T1-weighted gadolinium-enhanced axial MRI of brainstem glioma: The scan reveals a ring-enhanced lesion (abscess) in the pons. (Courtesy of T. Suzer, M.D., and E. Coskun, M.D.)
T1-weighted gadolinium-enhanced coronal MRI of brainstem glioma: Scan shows the ring-enhanced lesion (abscess) in a coronal view. (Courtesy of T. Suzer, M.D., and E. Coskun, M.D.).

 

Multiple Brain Abscesses 

  • Incidence is reported at 10–50%: The occurrence of multiple abscesses is not uncommon, with one study reporting an incidence of 10–50% (30).
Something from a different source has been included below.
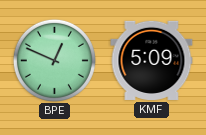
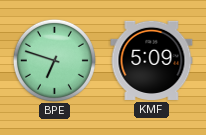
BPE: 12:49 -> 6:48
It is especially common in immunocompromised patients for whom multiple toxoplasma foci have to be considered in the differential diagnosis along with bacterial abscesses. Toxoplasma foci preferentially are deeply located, e.g., in the basal ganglia; however, atypical localizations are possible. The toxoplasmosis cysts typically reveal high “apparent diffusion coefficients”  values as compared with abscesses according to the lower viscosity of the hydrous cyst content (56).
  • Image-guided stereotactic aspiration: The management of patients with multiple brain abscesses has generated much debate. The stereotactic aspiration procedures of multiple bihemispheric pyogenic brain abscesses are being used with increasing frequency in view of the minimal morbidity risk involved with the use of CT-guided stereotaxy. The possibility of repeating this technique several times is a further advantage (26).
  • MCA distribution at gray-white interface: Multiple brain abscesses are usually associated with hematogenous spread and are usually found at the gray-white junction in the distribution of the middle cerebral artery (55).

 

CT scans with contrast of multiple abscesses: Abscesses are present in the left frontal and parietal lobes. (Courtesy of Y. Ersahin, M.D., and S. Mutluer, M.D.)